Task statement:
Copy word for word, please, the lines of the entries below running from the one containing "The information provided herein is" to the one containing "must be used", both ends included.

*** Extracted records

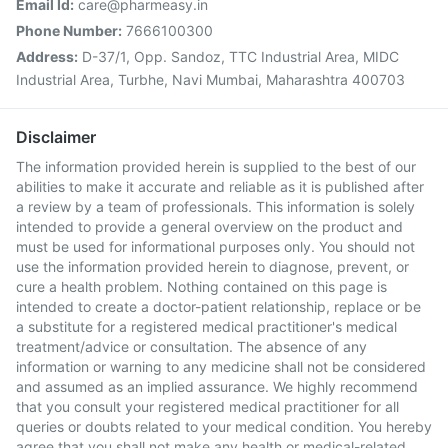
Email Id:
care@pharmeasy.in
Phone Number:
7666100300
Address:
D-37/1, Opp. Sandoz, TTC Industrial Area, MIDC
Industrial Area, Turbhe, Navi Mumbai, Maharashtra 400703
Disclaimer
The information provided herein is supplied to the best of our
abilities to make it accurate and reliable as it is published after
a review by a team of professionals. This information is solely
intended to provide a general overview on the product and
must be used for informational purposes only. You should not
use the information provided herein to diagnose, prevent, or
cure a health problem. Nothing contained on this page is
intended to create a doctor-patient relationship, replace or be
a substitute for a registered medical practitioner's medical
treatment/advice or consultation. The absence of any
information or warning to any medicine shall not be considered
and assumed as an implied assurance. We highly recommend
that you consult your registered medical practitioner for all
queries or doubts related to your medical condition. You hereby
agree that you shall not make any health or medical-related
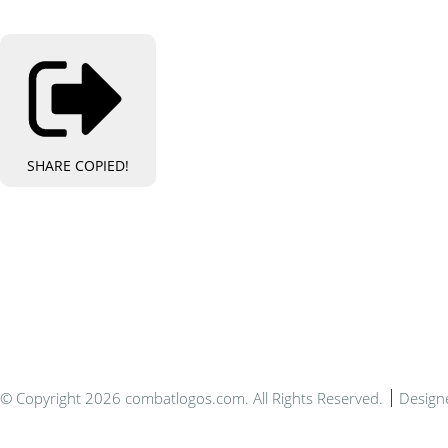
SHARE
COPIED!
Bespo
© Copyright 2026 combatlogos.com. All Rights Reserved.
Design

******

Task output:
The information provided herein is supplied to the best of our
abilities to make it accurate and reliable as it is published after
a review by a team of professionals. This information is solely
intended to provide a general overview on the product and
must be used for informational purposes only. You should not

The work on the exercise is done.